L’aviation ayant fait un bon de géant pendant la Seconde Guerre mondiale continue son évolution, la généralisation des avions supersoniques ainsi que l’emploi de missiles antinavires longues portées rend la défense anti-aérienne avec des canons inefficaces. Le Colbert entre alors en grand carénage en novembre 1969, la coque et la propulsion sont assez modernes, seul l’armement et le système d’arme sont changés. Avec la refonte, le besoin en hommes d’équipage diminue, seuls 562 hommes sont nécessaires : 25 officiers, 208 officiers-mariniers, 329 quartiers-maîtres et matelots. La principale nouveauté réside dans le système lance-missiles Masurca (MArine SURface Contre Avions) s’effectuant sur une rampe double à chargement automatique sur la poupe du navire. En cale sont installés deux barillets permettant le stockage des missiles Masurca au-dessus desquels se situe un espace d’assemblage et de chargement avec des rampes escamotables. En 1980 le Colbert recevra 4 missiles MM-38 Exocet antinavire sur le roof avant. En 1982 le Colbert est le premier navire de guerre français à recevoir le système de transmission satellite Syracuse avec deux boules radômes de 2,5m de diamètre sont placés à l’arrière de la passerelle de chaque côté du navire. En 1990 le croiseur Colbert est engagé dans l’opération Salamandre, il est chargé de la protection du porte-avions Clémenceau qui prépare la division Daguet pour la guerre en Irak. Le Colbert devait être retiré du service actif en 1997 mais sa consommation de carburant et hommes d’équipage rapproche la date une première fois en 1993 puis finalement en 1991, le 24 mai.

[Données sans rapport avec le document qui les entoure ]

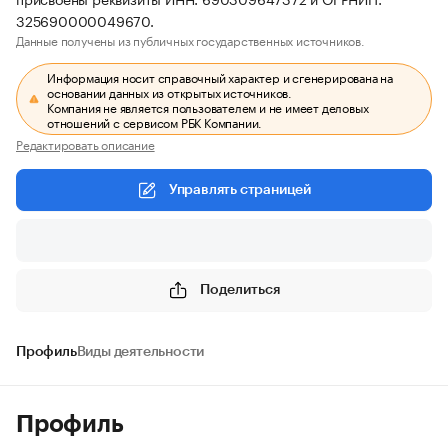
325690000049670.
Данные получены из публичных государственных источников.
Информация носит справочный характер и сгенерирована на
основании данных из открытых источников.
Компания не является пользователем и не имеет деловых
отношений с сервисом РБК Компании.
Редактировать описание
Управлять страницей
Поделиться
Профиль
Виды деятельности
Профиль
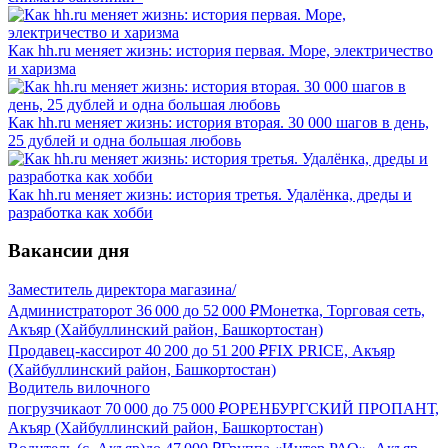
Как hh.ru меняет жизнь: история первая. Море, электричество
и харизма
Как hh.ru меняет жизнь: история вторая. 30 000 шагов в день,
25 дублей и одна большая любовь
Как hh.ru меняет жизнь: история третья. Удалёнка, дреды и
разработка как хобби
Вакансии дня
Заместитель директора магазина/
Администратор
от
36 000
до
52 000
₽
Монетка, Торговая сеть,
Акъяр (Хайбуллинский район, Башкортостан)
Продавец-кассир
от
40 200
до
51 200
₽
FIX PRICE, Акъяр
(Хайбуллинский район, Башкортостан)
Водитель вилочного
погрузчика
от
70 000
до
75 000
₽
ОРЕНБУРГСКИЙ ПРОПАНТ,
Акъяр (Хайбуллинский район, Башкортостан)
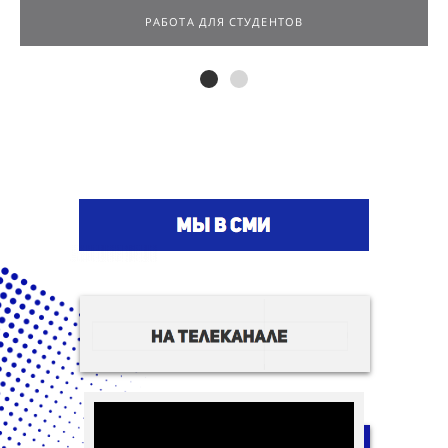
РАБОТА ДЛЯ СТУДЕНТОВ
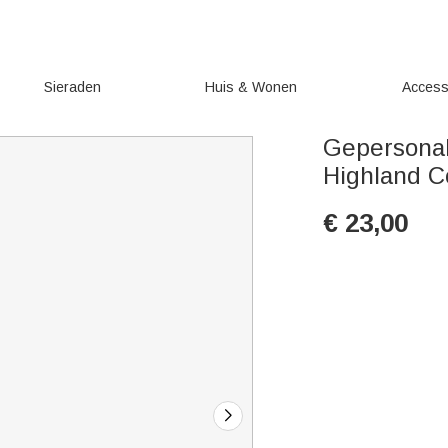
Sieraden
Huis & Wonen
Access
Gepersonal
Highland 
€
23,00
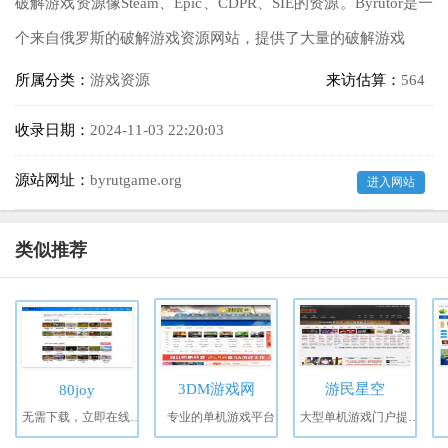
破解游戏资源像Steam、Epic、CDPR、SIE的资源。Byrutor是一
个来自俄罗斯的破解游戏资源网站，提供了大量的破解游戏
所属分类：
游戏资源
来访估算：
564
收录日期：
2024-11-03 22:20:03
源站网址：
byrutgame.org
进入网站
类似推荐
3DM游戏网
游民星空
80joy
无需下载，立即在线畅玩上万款经典游戏！
专业的单机游戏平台
大型单机游戏门户提供特色单机游戏资讯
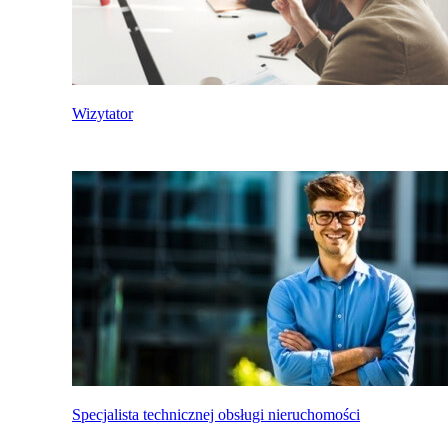
Wizytator
Specjalista technicznej obsługi nieruchomości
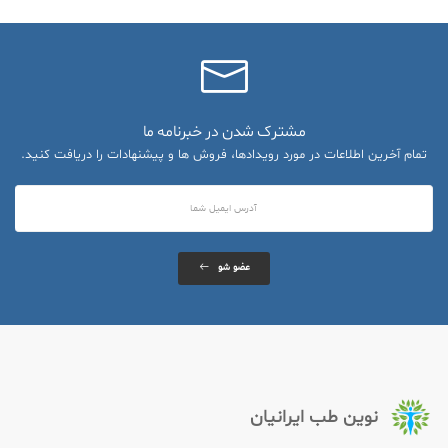
مشترک شدن در خبرنامه ما
تمام آخرین اطلاعات در مورد رویدادها، فروش ها و پیشنهادات را دریافت کنید.
عضو شو
نوین طب ایرانیان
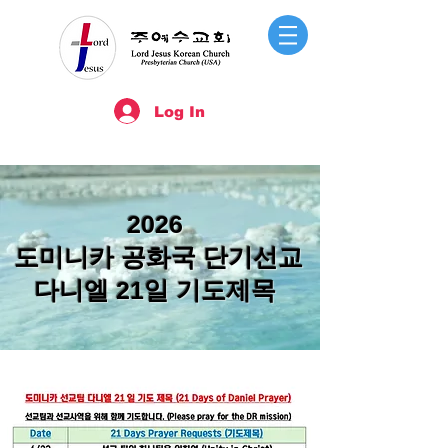
Log In
2026
도미니카 공화국
단기선교
다니엘 21일 기도제목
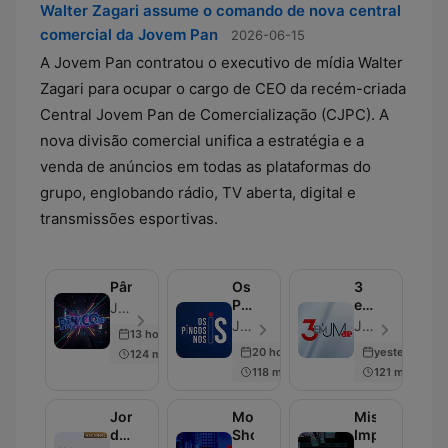
Walter Zagari assume o comando de nova central
comercial da Jovem Pan
2026-06-15
A Jovem Pan contratou o executivo de mídia Walter
Zagari para ocupar o cargo de CEO da recém-criada
Central Jovem Pan de Comercialização (CJPC). A
nova divisão comercial unifica a estratégia e a
venda de anúncios em todas as plataformas do
grupo, englobando rádio, TV aberta, digital e
transmissões esportivas.
Pânico
Os
3
Pingos
em
Jovem Pan - Folge 675
nos
1
Jovem Pan - Folge 627
Jovem Pan - Folge 1959
13 hours ago
Is
20 hours ago
yesterday
124 min
118 min
121 min
Jornal
Morning
Missão
da
Show
Impossível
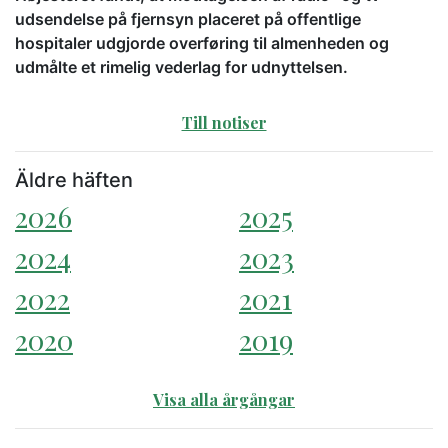
udsendelse på fjernsyn placeret på offentlige
hospitaler udgjorde overføring til almenheden og
udmålte et rimelig vederlag for udnyttelsen.
Till notiser
Äldre häften
2026
2025
2024
2023
2022
2021
2020
2019
Visa alla årgångar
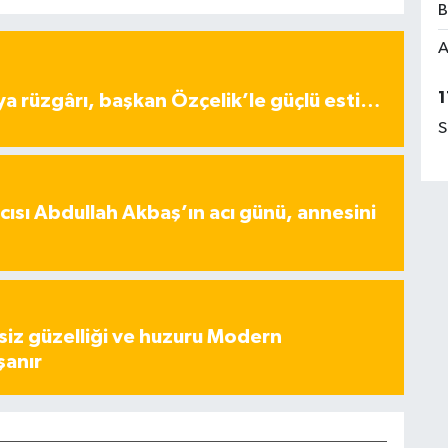
B
A
1
ya rüzgârı, başkan Özçelik’le güçlü esti…
S
ısı Abdullah Akbaş’ın acı günü, annesini
iz güzelliği ve huzuru Modern
şanır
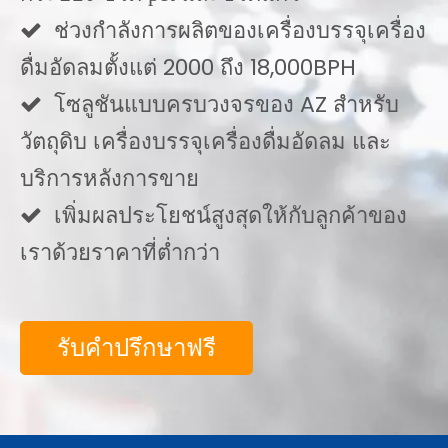
ช่วงกำลังการผลิตของเครื่องบรรจุเครื่อง

ดื่มอัดลมตั้งแต่ 2000 ถึง 18,000BPH
โซลูชันแบบครบวงจรของ AZ สำหรับ

วัตถุดิบ เครื่องบรรจุเครื่องดื่มอัดลม และ
บริการหลังการขาย
เพิ่มผลประโยชน์สูงสุดให้กับลูกค้าของ

เราด้วยราคาที่ต่ำกว่า
รับคำปรึกษาฟรี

 Phase musée flottant à Bordeaux 1993 à 2007

Le croiseur Colbert n’étant définitivement pas un navire comme les autres, il échappe à la fin habituelle réservée aux navires de guerre à savoir au choix l’océanisation qui consiste à servir de cible pour les tirs d’entraînements des forces armées, soit à servir de brise lame dans un port ou à partir directement au ferraillage. Ce navire étant un symbole par son statut de navire amiral et ayant accueilli de Gaulle notamment, il est désarmé mais sera transformé en navire musée et est amarré à Bordeaux, il ouvre au public en 1993. C’est un succès indéniable, il est le musée le plus visité de Bordeaux et le bateau musée le plus visité de France. Mais si l’Etat est resté propriétaire du navire cédant la gestion à une association, cette dernière ne pouvait clairement pas financer les frais d’entretien du navire. Lorsque l’état du navire est devenu trop déplorable et que l’image était devenue vraiment mauvaise pour la ville de Bordeaux, il est décidé de le fermer au public en octobre 2006. A la date d’expiration de la concession il est retiré du quai et amené à Brest par la Marine nationale pour être amarré sur coffres au cimetière marin des navires de Landévennec. Depuis son désarmement il est officiellement une coque et ne se nomme donc plus Colbert mais Q 683.

Depuis il attend que les appels d’offres pour sa déconstruction soient validés. Certains veulent absolument le voir déconstruire en France pour l’image et la responsabilité que la France doit avoir vis-à-vis de ses anciens navires. Avec les déconvenues du ferraillage du porte-avions Clémenceau, le dossier prend du retard afin d’être mieux géré.